Poor Near Vision after Cataract Surgery

Question: I had cataract surgery on both eyes two months ago and my near vision is now poor. Before surgery my close up vision was extraordinary. I could read the smallest lettering and see very fine detail. My distance vision was fair. I did not wear glasses for distance vision except at night, driving. I did explain to the cataract surgeon that I did not want to lose the close up vision because 80% of what I do requires excellent close up capability. Since my cataract surgery I cannot see anything smaller than a quarter inch in height and so essentially need glasses for everything I do.  My question is can the cataract surgery be reversed to give you your original sight back or am I stuck being so handicapped. Can additional surgery be performed to give me both distance and close up vision?

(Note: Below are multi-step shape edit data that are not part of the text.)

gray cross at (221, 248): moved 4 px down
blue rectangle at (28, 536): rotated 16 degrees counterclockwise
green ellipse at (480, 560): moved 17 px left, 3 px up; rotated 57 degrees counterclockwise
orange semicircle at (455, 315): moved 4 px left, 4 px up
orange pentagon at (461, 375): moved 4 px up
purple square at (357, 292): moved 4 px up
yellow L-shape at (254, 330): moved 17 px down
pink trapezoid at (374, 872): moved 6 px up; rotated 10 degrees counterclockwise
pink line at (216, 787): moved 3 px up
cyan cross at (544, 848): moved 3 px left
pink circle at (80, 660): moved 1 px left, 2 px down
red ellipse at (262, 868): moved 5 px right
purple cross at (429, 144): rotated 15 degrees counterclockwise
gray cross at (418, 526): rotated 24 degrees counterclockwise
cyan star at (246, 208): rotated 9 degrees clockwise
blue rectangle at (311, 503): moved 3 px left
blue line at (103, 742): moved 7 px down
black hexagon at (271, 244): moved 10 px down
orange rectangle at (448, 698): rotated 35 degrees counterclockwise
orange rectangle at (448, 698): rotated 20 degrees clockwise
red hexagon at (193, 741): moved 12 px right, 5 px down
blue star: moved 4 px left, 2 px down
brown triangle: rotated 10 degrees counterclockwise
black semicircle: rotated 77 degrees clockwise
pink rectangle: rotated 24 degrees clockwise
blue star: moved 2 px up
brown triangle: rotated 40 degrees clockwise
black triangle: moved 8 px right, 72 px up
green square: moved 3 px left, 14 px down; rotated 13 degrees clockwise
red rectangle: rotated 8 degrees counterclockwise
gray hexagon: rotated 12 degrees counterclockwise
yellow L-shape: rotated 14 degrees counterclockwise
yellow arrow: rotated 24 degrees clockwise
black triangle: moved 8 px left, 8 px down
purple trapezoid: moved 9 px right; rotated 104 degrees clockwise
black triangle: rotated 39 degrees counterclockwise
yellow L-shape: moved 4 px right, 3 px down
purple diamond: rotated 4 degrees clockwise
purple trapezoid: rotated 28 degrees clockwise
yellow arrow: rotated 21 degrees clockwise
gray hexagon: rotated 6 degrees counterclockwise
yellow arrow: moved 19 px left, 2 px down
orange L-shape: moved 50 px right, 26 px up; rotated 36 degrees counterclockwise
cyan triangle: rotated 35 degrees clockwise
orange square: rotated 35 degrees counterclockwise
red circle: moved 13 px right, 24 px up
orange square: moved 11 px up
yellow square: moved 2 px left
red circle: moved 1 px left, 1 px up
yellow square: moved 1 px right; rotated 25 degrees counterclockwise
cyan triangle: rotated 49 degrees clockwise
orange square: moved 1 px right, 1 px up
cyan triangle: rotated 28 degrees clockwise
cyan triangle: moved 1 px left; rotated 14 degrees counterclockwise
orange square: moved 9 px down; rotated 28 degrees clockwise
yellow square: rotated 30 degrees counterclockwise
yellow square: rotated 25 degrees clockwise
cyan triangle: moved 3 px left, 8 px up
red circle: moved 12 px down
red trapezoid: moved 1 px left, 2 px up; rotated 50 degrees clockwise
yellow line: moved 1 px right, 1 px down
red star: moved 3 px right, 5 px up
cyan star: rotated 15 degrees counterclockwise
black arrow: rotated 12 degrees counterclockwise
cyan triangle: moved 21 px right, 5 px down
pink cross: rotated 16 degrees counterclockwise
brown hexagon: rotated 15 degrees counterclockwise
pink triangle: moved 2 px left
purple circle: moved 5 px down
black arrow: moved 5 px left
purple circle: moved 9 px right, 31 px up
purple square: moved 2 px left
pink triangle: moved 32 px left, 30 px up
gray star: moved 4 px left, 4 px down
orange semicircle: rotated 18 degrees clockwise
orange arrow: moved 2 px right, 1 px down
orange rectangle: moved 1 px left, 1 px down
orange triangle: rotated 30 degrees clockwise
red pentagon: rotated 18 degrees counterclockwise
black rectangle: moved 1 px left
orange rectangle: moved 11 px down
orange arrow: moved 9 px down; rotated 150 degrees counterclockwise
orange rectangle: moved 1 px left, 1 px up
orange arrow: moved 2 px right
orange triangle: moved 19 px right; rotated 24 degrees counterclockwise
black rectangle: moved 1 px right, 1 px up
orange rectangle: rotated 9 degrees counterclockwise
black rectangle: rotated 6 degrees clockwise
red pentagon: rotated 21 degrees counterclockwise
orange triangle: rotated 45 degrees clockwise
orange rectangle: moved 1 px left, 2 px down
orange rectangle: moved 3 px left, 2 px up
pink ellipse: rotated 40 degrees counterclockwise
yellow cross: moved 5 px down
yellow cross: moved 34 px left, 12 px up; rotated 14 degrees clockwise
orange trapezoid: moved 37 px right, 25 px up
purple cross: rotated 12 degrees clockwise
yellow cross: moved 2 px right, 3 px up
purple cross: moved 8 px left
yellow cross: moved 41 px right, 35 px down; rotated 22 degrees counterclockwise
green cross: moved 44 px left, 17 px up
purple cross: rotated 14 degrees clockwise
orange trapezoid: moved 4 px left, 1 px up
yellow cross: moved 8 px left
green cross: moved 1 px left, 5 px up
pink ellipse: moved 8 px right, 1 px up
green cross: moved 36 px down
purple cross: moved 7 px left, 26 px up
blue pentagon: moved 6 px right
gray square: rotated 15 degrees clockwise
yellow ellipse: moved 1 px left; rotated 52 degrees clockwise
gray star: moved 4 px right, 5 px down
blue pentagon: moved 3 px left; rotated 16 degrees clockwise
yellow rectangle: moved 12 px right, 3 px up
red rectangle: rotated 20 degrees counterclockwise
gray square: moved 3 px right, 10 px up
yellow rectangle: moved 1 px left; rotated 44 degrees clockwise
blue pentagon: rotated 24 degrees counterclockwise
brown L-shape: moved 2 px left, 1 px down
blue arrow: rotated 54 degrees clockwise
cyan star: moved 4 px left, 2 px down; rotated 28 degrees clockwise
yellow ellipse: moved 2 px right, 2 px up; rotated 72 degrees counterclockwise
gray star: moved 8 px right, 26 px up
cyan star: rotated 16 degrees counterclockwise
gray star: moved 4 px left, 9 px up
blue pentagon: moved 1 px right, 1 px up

Answer: It is possible that as the cataracts progressed prior to your cataract surgery you became progressively more nearsighted enabling you to read and see clearly up close. Once the proper lens implant calculations were made and your surgery was performed you achieved the appropriate distance correction and thus were no longer nearsighted or able to see up close. This is unfortunate if most of your daily activities are requiring excellent near vision correction. There are a number of choices and options that can discuss with your Cataract Surgeon. First of course is that you can just wear glasses-which does not seem to be a good choice for you. Second, you can explore whether a monovision correction allowing one eye to be corrected for near, might be appropriate. This can be demonstrated by placing a contact lens in one eye to approximate the near vision. If it is satisfactory, then there are two possible ways to achieve the monovision correction with the lens implants. One way is to see if your Cataract Surgeon cans perform a lens implant exchange to adjust the power of the lens. The other is to have LASIK or some other Corneal Laser Eye Surgery to achieve the monovision correction in the non dominant eye. All of these options really depend on the results of a thorough consultation and examination to really determine exactly what is possible and with what potential result.

Important Note: The information presented on the About Cataract Surgery Blog or provided in response to a request for information in the Ask Cataract Surgeons section on aboutcataractsurgery.com is not intended to diagnose or treat eye problems, eye conditions or eye diseases including appropriateness of treatment, risks, complications or side effects as related to Cataracts, Cataract Surgery or Lens Implants. In particular a response to an inquiry made on the Ask Cataract Surgeons section of aboutcataractsurgery.com is not meant to take the place of the professional medical care provided by your eye doctor, ophthalmologist and Cataract Surgeon. Contacting us via e-mail or any other means is not a substitute for medical care.